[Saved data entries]
____________
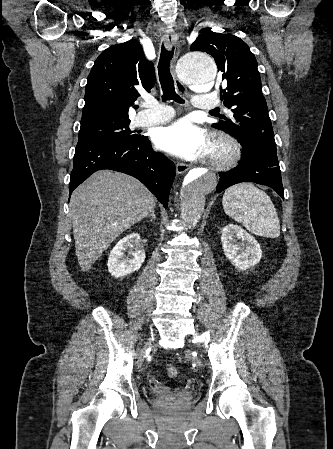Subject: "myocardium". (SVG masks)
Listing matches in <instances>:
<instances>
[{"instance_id":"f54148a6","label":"myocardium","mask_w":333,"mask_h":449,"mask_svg":"<svg viewBox=\"0 0 333 449\" xmlns=\"http://www.w3.org/2000/svg\"><path fill=\"white\" fill-rule=\"evenodd\" d=\"M241 154V145L234 138L218 135L211 144L208 163L218 170L228 169L238 162Z\"/></svg>"}]
</instances>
____________
▶ _Exercise goal_: Among the entries, count the lines that hold "instances". Reply with the count only.

▶ _Response to this exercise_: 3